Rockstar bez crunchu? Podobno wszystko idzie w dobrą stronę
Crunch to nieodłączna część pracy w branży gier
Produkcja gry wideo to niezwykle skomplikowany proces. Ciśnienie na jak najszybsze wypuszczanie kolejnych tytułów oraz napięte terminarze powodują, że w przypadku niedotrzymywania przez obciążonych pracowników deadline’ów do producenckiego słowniczka wkrada się termin „crunch time”. To okres przed wypuszczeniem produktu, gdy pracownicy zmuszani są nieoficjalnie lub nawet oficjalnie do nieludzkiego wysiłku, porzucania życia osobistego oraz brania olbrzymiej liczby nadgodzin.
Temat jest na tyle poważny, że zajmują się nim nie tylko branżowe media. Crunch stał się tematem wczorajszego programu Hasana Minhaja z serii Patriot Act, który pojawia się regularnie na Netfliksie. Komik opowiadał w nim o mrocznej stronie przemysłu gier wideo.
Temat ten podejmowaliśmy niejednokrotnie, opisując zarzuty o kulturę crunchu w Blizzardzie formułowane przez byłego prezesa Mike’a Morhaime’a czy plany CD Projekt na uczynienie crunchu „ludzkim”. Podejmowanie tego tematu przez media jest istotne, o czym świadczą informacje docierające z Rockstar Games.

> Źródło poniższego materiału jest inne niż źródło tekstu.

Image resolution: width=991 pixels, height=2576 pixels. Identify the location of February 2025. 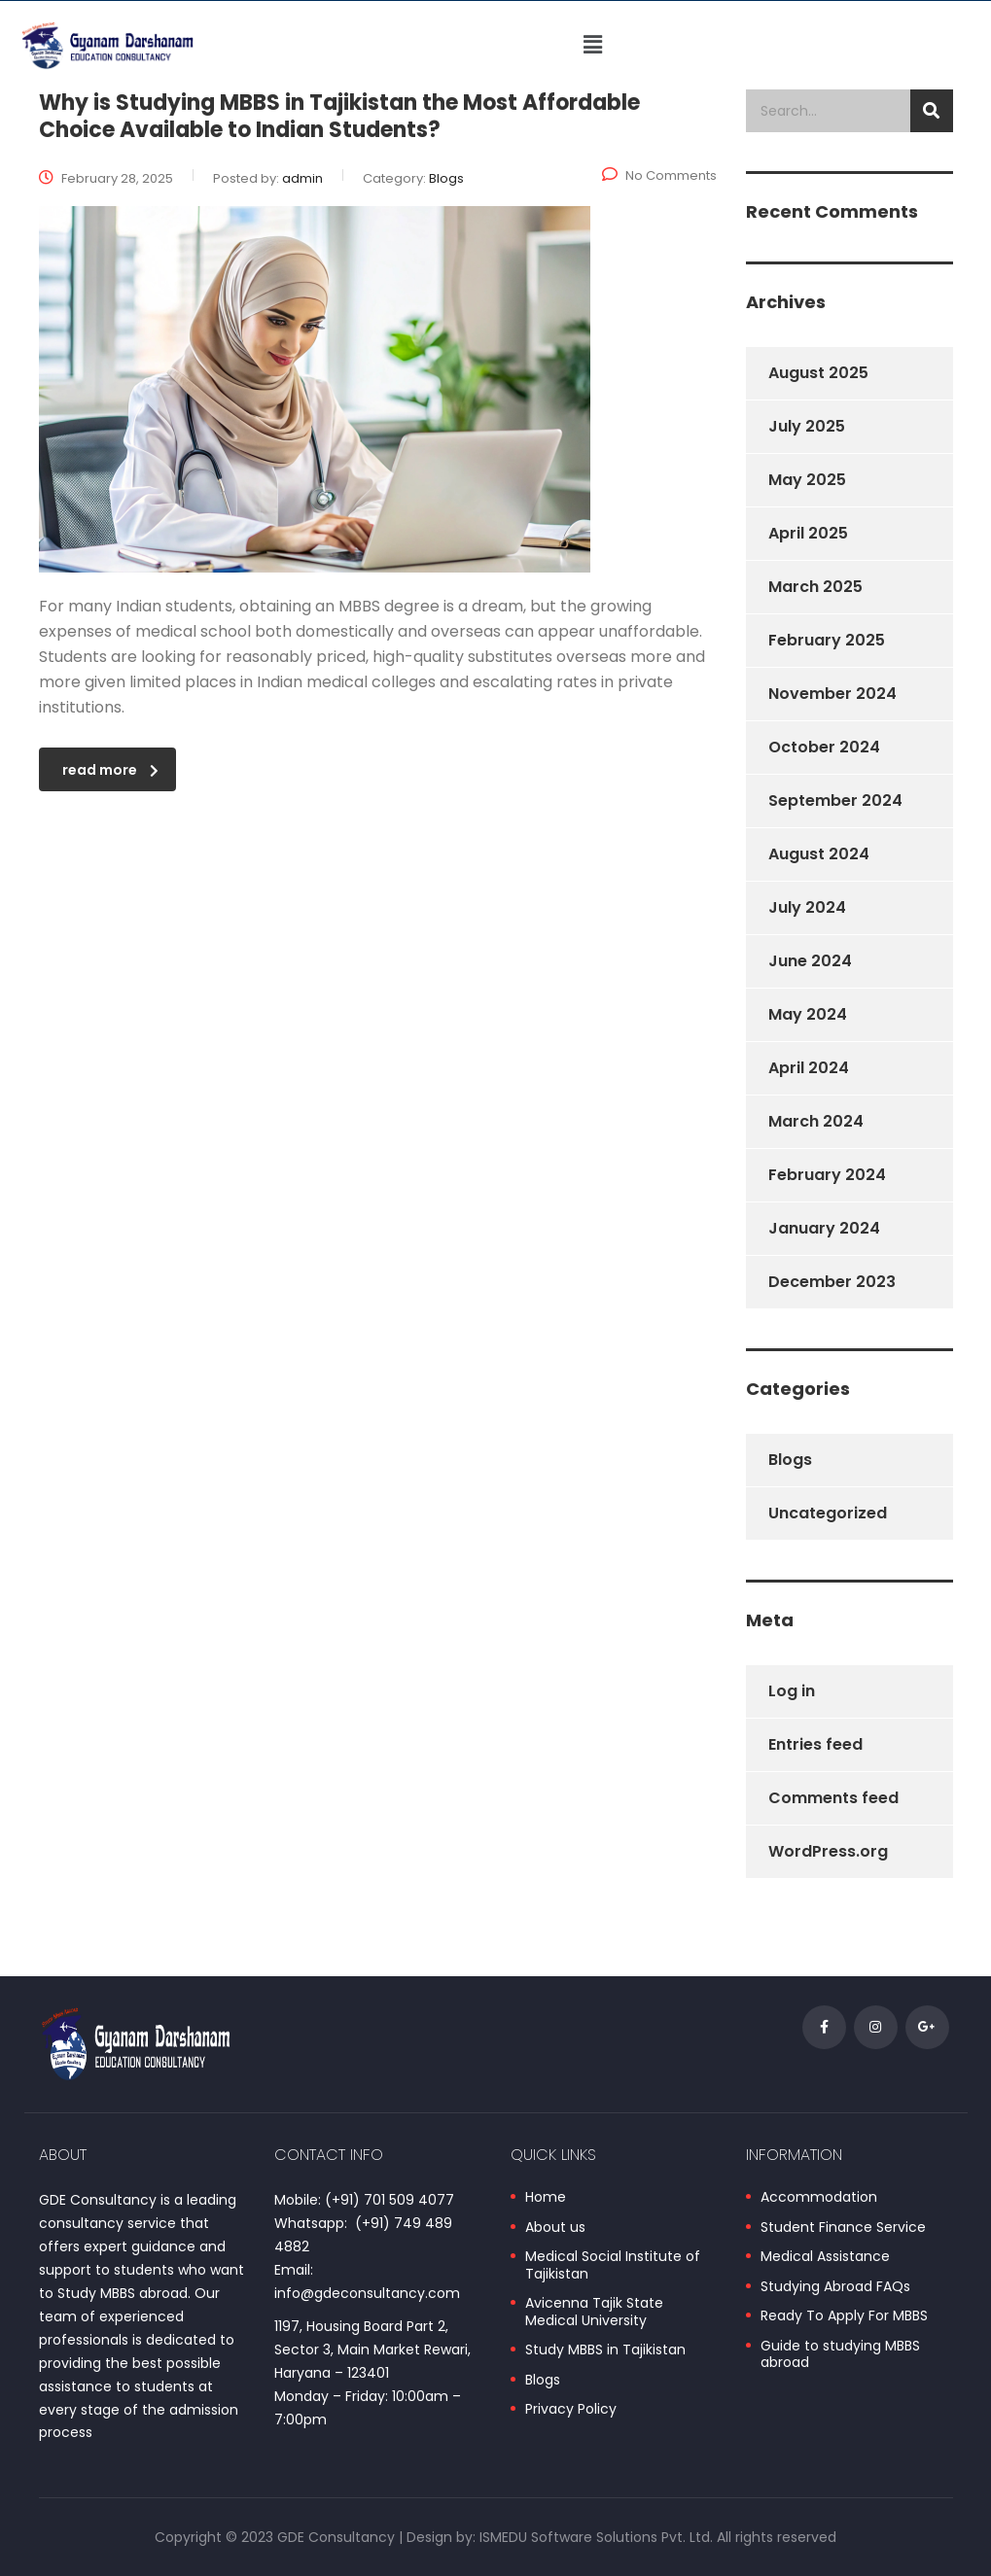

Rockstar poradził sobie z problemem crunchu?
Jak donoszą źródła serwisu Kotaku, po doniesieniach o fatalnych warunkach pracy w Rockstar Games, firma podjęła stanowcze działania mające zapobiegać łamaniu praw pracowników. Od 1 sierpnia tego roku duża liczba testerów, którzy pracując na tymczasowych umowach zmuszani byli niepewnością zatrudnienia do ciągłego zostawania po godzinach i w weekendy, otrzymała umowy o pracę.
Czy zmieniło to coś w praktyce? Jak donosi Jason Schreier z Kotaku pracownicy Rockstara z brytyjskiego Lincoln są zadowoleni i w anonimowych rozmowach przyznają, że dzięki burzy medialnej warunki ich pracy znacznie się poprawiły.
I'll dive into this more when I'm back from leave, but one tester told me in an email last week: "I can honestly say that things have absolutely been better since last year. We’ve only worked one weekend of overtime since we last spoke and it was entirely voluntary."